When a line in the data below includes "Categoria", pick it out and copy it.

[Saved entries]
*** Begin section ***

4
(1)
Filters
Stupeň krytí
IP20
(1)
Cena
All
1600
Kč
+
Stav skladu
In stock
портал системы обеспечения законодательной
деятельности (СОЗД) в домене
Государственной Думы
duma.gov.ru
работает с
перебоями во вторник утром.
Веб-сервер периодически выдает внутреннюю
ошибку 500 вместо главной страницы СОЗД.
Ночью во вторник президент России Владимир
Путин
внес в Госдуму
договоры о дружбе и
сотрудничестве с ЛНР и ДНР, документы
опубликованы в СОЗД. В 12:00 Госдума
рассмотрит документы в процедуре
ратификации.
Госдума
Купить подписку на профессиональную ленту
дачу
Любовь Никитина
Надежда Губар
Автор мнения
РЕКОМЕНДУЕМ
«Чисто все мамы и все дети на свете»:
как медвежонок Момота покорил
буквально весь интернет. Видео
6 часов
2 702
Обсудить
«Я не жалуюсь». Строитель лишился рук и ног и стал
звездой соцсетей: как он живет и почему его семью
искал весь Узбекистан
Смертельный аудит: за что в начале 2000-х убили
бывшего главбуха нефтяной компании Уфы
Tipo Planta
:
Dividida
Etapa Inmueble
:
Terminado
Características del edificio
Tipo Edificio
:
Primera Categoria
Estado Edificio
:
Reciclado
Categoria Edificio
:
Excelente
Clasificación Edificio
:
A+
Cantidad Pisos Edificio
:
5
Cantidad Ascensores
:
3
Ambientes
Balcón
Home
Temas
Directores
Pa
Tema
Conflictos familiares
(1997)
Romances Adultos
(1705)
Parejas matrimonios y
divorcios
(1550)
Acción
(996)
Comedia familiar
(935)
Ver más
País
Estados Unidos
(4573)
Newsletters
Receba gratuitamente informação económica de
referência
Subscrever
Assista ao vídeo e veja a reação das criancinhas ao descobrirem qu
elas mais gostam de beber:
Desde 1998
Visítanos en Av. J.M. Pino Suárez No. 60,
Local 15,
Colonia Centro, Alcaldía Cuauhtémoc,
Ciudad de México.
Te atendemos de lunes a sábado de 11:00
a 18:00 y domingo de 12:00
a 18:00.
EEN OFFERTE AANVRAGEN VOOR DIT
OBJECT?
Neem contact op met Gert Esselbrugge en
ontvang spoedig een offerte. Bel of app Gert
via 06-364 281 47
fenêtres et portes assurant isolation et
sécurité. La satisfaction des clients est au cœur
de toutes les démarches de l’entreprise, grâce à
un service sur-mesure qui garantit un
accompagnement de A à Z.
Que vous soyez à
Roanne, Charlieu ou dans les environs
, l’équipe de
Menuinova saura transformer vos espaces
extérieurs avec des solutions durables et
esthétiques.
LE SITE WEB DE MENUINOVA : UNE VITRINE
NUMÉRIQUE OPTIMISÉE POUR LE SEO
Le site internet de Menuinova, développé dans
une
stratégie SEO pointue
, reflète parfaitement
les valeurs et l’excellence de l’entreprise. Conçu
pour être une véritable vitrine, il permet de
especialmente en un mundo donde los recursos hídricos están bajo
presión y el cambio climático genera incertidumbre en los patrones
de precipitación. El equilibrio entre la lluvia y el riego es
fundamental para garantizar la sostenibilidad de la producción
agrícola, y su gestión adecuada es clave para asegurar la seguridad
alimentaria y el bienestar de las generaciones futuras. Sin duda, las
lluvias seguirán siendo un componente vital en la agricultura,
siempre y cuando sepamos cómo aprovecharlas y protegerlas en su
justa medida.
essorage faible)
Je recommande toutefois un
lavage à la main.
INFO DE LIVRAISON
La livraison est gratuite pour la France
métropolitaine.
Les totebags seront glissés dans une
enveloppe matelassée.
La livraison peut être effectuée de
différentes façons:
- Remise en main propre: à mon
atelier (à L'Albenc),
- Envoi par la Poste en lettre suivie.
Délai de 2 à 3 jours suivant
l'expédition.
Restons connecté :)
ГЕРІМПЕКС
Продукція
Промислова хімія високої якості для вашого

*** End section ***

■ **WRITTEN ANSWER**
Primera Categoria
Categoria Edificio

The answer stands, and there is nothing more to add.